**ACTION ITEM:**
Although the data below contains pictures, please reproduce only its words, exactly.
--- SOURCE RECORDS Enclosed Below ---
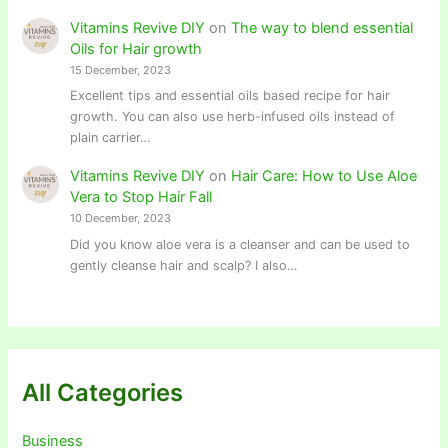
Vitamins Revive DIY
on
The way to blend essential
Oils for Hair growth
15 December, 2023
Excellent tips and essential oils based recipe for hair
growth. You can also use herb-infused oils instead of
plain carrier…
Vitamins Revive DIY
on
Hair Care: How to Use Aloe
Vera to Stop Hair Fall
10 December, 2023
Did you know aloe vera is a cleanser and can be used to
gently cleanse hair and scalp? I also…
All Categories
Business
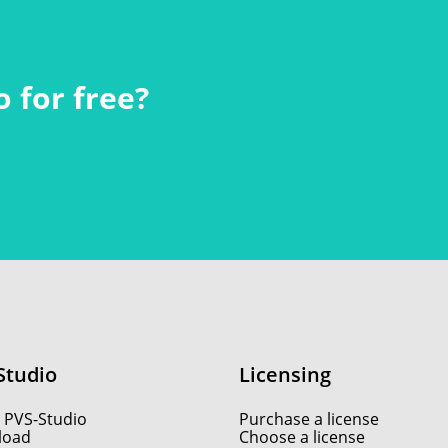
 for free?
Studio
Licensing
 PVS-Studio
Purchase a license
load
Choose a license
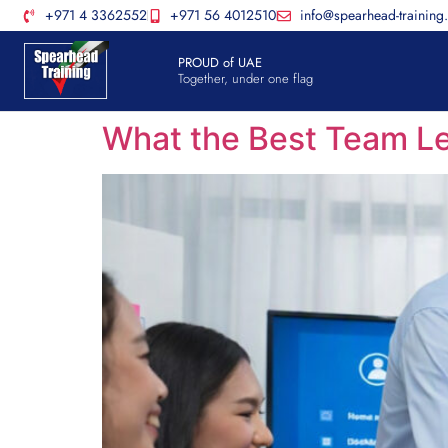
+971 4 3362552
+971 56 4012510
info@spearhead-training
PROUD of UAE
Together, under one flag
What the Best Team Le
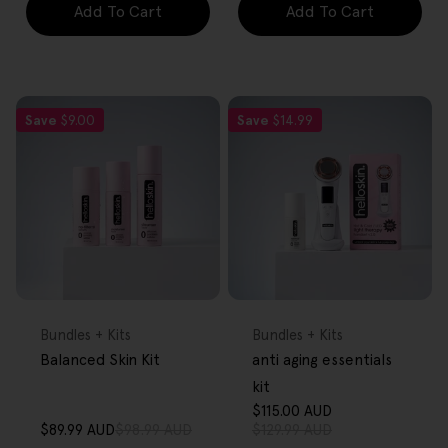
Add To Cart
Add To Cart
Save
$9.00
Save
$14.99
FREE GIFT
FREE GIFT
OVER $80
OVER $80
Type:
Type:
Bundles + Kits
Bundles + Kits
Balanced Skin Kit
anti aging essentials
kit
$115.00 AUD
Sale
Regular
$89.99 AUD
$98.99 AUD
$129.99 AUD
Sale
Regular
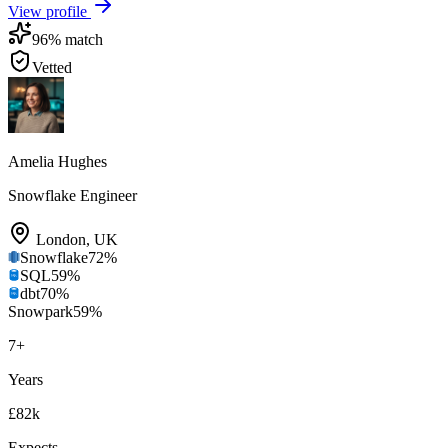
View profile
96
% match
Vetted
Amelia Hughes
Snowflake Engineer
London
,
UK
Snowflake
72
%
SQL
59
%
dbt
70
%
Snowpark
59
%
7
+
Years
£82k
Expects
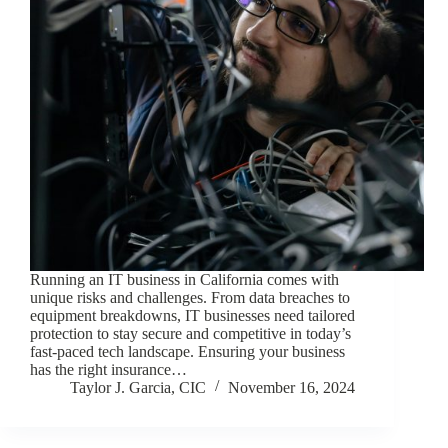
Running an IT business in California comes with
unique risks and challenges. From data breaches to
equipment breakdowns, IT businesses need tailored
protection to stay secure and competitive in today’s
fast-paced tech landscape. Ensuring your business
has the right insurance…
Taylor J. Garcia, CIC
November 16, 2024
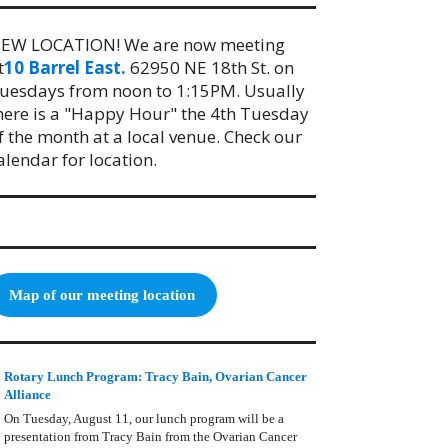
EW LOCATION! We are now meeting
t
10 Barrel East.
62950 NE 18th St. on
uesdays from noon to 1:15PM. Usually
here is a "Happy Hour" the 4th Tuesday
f the month at a local venue. Check our
alendar for location.
Map of our meeting location
Rotary Lunch Program: Tracy Bain, Ovarian Cancer
Alliance
On Tuesday, August 11, our lunch program will be a
presentation from Tracy Bain from the Ovarian Cancer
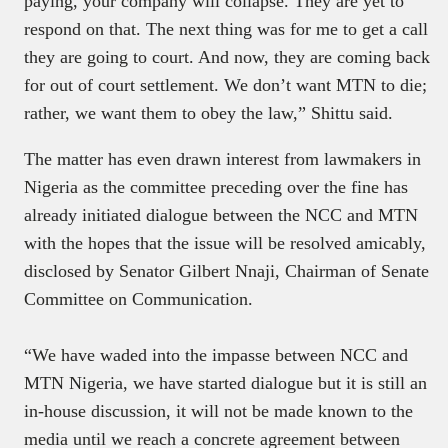
paying, your company will collapse. They are yet to
respond on that. The next thing was for me to get a call
they are going to court. And now, they are coming back
for out of court settlement. We don’t want MTN to die;
rather, we want them to obey the law,” Shittu said.
The matter has even drawn interest from lawmakers in
Nigeria as the committee preceding over the fine has
already initiated dialogue between the NCC and MTN
with the hopes that the issue will be resolved amicably,
disclosed by Senator Gilbert Nnaji, Chairman of Senate
Committee on Communication.
“We have waded into the impasse between NCC and
MTN Nigeria, we have started dialogue but it is still an
in-house discussion, it will not be made known to the
media until we reach a concrete agreement between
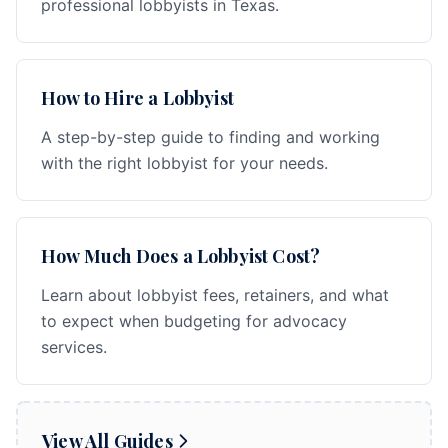
professional lobbyists in Texas.
How to Hire a Lobbyist
A step-by-step guide to finding and working
with the right lobbyist for your needs.
How Much Does a Lobbyist Cost?
Learn about lobbyist fees, retainers, and what
to expect when budgeting for advocacy
services.
View All Guides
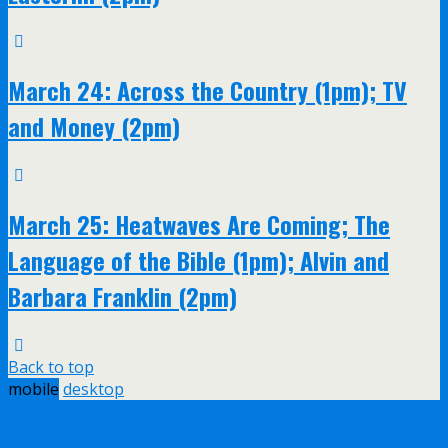
March 24: Across the Country (1pm); TV
and Money (2pm)
March 25: Heatwaves Are Coming; The
Language of the Bible (1pm); Alvin and
Barbara Franklin (2pm)
Back to top
mobile
desktop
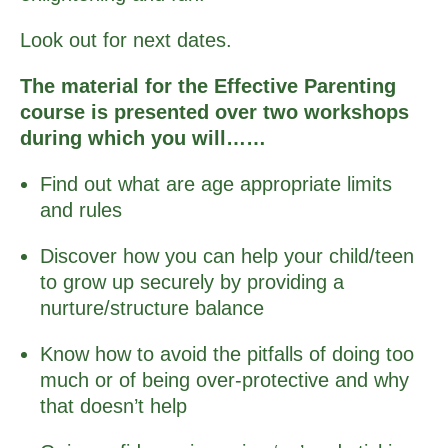
Look out for next dates.
The material for the Effective Parenting
course is presented over two workshops
during which you will……
Find out what are age appropriate limits
and rules
Discover how you can help your child/teen
to grow up securely by providing a
nurture/structure balance
Know how to avoid the pitfalls of doing too
much or of being over-protective and why
that doesn’t help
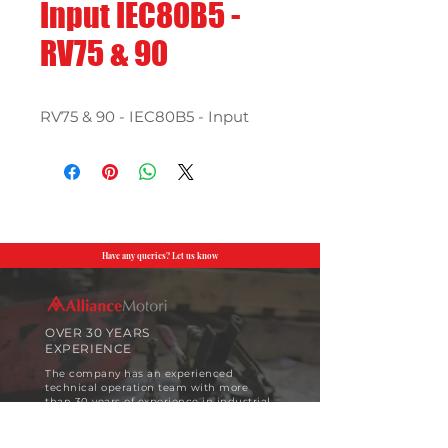
Input IEC80B5 -
RV75 & 90
RV75 & 90 - IEC80B5 - Input
Have any queries? Let us know
OVER 30 YEARS
EXPERIENCE
The company has an experienced
technical operation team with more
than 30 years of experience in industrial
motor design and implementation.
View More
--- End of Enclosed SOURCE RECORDS ---
**EXERCISE RESPONSE:**
Vitamins Revive DIY
on
The way to blend essential
Oils for Hair growth
15 December, 2023
Excellent tips and essential oils based recipe for hair
growth. You can also use herb-infused oils instead of
plain carrier…
Vitamins Revive DIY
on
Hair Care: How to Use Aloe
Vera to Stop Hair Fall
10 December, 2023
Did you know aloe vera is a cleanser and can be used to
gently cleanse hair and scalp? I also…
All Categories
Business
 for free?
Studio
Licensing
 PVS-Studio
Purchase a license
load
Choose a license
+971 4 3362552
+971 56 4012510
info@spearhead-training
PROUD of UAE
Together, under one flag
What the Best Team Le
Add To Cart
Add To Cart
Save
$9.00
Save
$14.99
FREE GIFT
FREE GIFT
OVER $80
OVER $80
Type:
Type:
Bundles + Kits
Bundles + Kits
Balanced Skin Kit
anti aging essentials
kit
$115.00 AUD
Sale
Regular
$89.99 AUD
$98.99 AUD
$129.99 AUD
Sale
Regular
View profile
96
% match
Vetted
Amelia Hughes
Snowflake Engineer
London
,
UK
Snowflake
72
%
SQL
59
%
dbt
70
%
Snowpark
59
%
7
+
Years
£82k
Expects
Running an IT business in California comes with
unique risks and challenges. From data breaches to
equipment breakdowns, IT businesses need tailored
protection to stay secure and competitive in today’s
fast-paced tech landscape. Ensuring your business
has the right insurance…
Taylor J. Garcia, CIC
November 16, 2024
EW LOCATION! We are now meeting
t
10 Barrel East.
62950 NE 18th St. on
uesdays from noon to 1:15PM. Usually
here is a "Happy Hour" the 4th Tuesday
f the month at a local venue. Check our
alendar for location.
Map of our meeting location
Rotary Lunch Program: Tracy Bain, Ovarian Cancer
Alliance
On Tuesday, August 11, our lunch program will be a
presentation from Tracy Bain from the Ovarian Cancer
paying, your company will collapse. They are yet to
respond on that. The next thing was for me to get a call
they are going to court. And now, they are coming back
for out of court settlement. We don’t want MTN to die;
rather, we want them to obey the law,” Shittu said.
The matter has even drawn interest from lawmakers in
Nigeria as the committee preceding over the fine has
already initiated dialogue between the NCC and MTN
with the hopes that the issue will be resolved amicably,
disclosed by Senator Gilbert Nnaji, Chairman of Senate
Committee on Communication.
“We have waded into the impasse between NCC and
MTN Nigeria, we have started dialogue but it is still an
in-house discussion, it will not be made known to the
media until we reach a concrete agreement between
professional lobbyists in Texas.
How to Hire a Lobbyist
A step-by-step guide to finding and working
with the right lobbyist for your needs.
How Much Does a Lobbyist Cost?
Learn about lobbyist fees, retainers, and what
to expect when budgeting for advocacy
services.
View All Guides
March 24: Across the Country (1pm); TV
and Money (2pm)
March 25: Heatwaves Are Coming; The
Language of the Bible (1pm); Alvin and
Barbara Franklin (2pm)
Back to top
mobile
desktop
Look out for next dates.
The material for the Effective Parenting
course is presented over two workshops
during which you will……
Find out what are age appropriate limits
and rules
Discover how you can help your child/teen
to grow up securely by providing a
nurture/structure balance
Know how to avoid the pitfalls of doing too
much or of being over-protective and why
that doesn’t help
Input IEC80B5 -
RV75 & 90
RV75 & 90 - IEC80B5 - Input
Have any queries? Let us know
OVER 30 YEARS
EXPERIENCE
The company has an experienced
technical operation team with more
than 30 years of experience in industrial
motor design and implementation.
View More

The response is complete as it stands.